* What is needed
State how many lines in the records below contain the word "земель". Nothing else is needed.
━━━
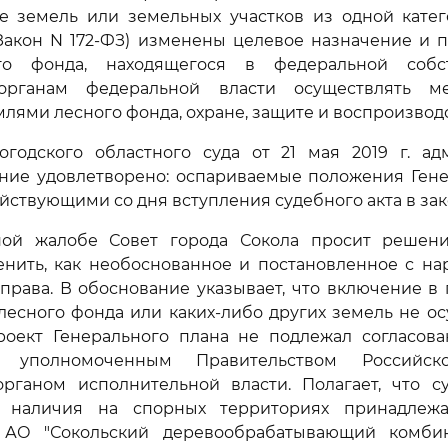
е земель или земельных участков из одной катег
 Закон N 172-ФЗ) изменены целевое назначение и
го фонда, находящегося в федеральной собст
 органам федеральной власти осуществлять м
лями лесного фонда, охране, защите и воспроизводс
годского областного суда от 21 мая 2019 г. ад
ение удовлетворено: оспариваемые положения Гене
йствующими со дня вступления судебного акта в зак
ой жалобе Совет города Сокола просит решен
енить, как необоснованное и постановленное с н
права. В обоснование указывает, что включение в
лесного фонда или каких-либо других земель не ос
роект Генерального плана не подлежал согласова
м уполномоченным Правительством Российс
рганом исполнительной власти. Полагает, что с
во наличия на спорных территориях принадлеж
 АО "Сокольский деревообрабатывающий комби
━━━
* Solution
2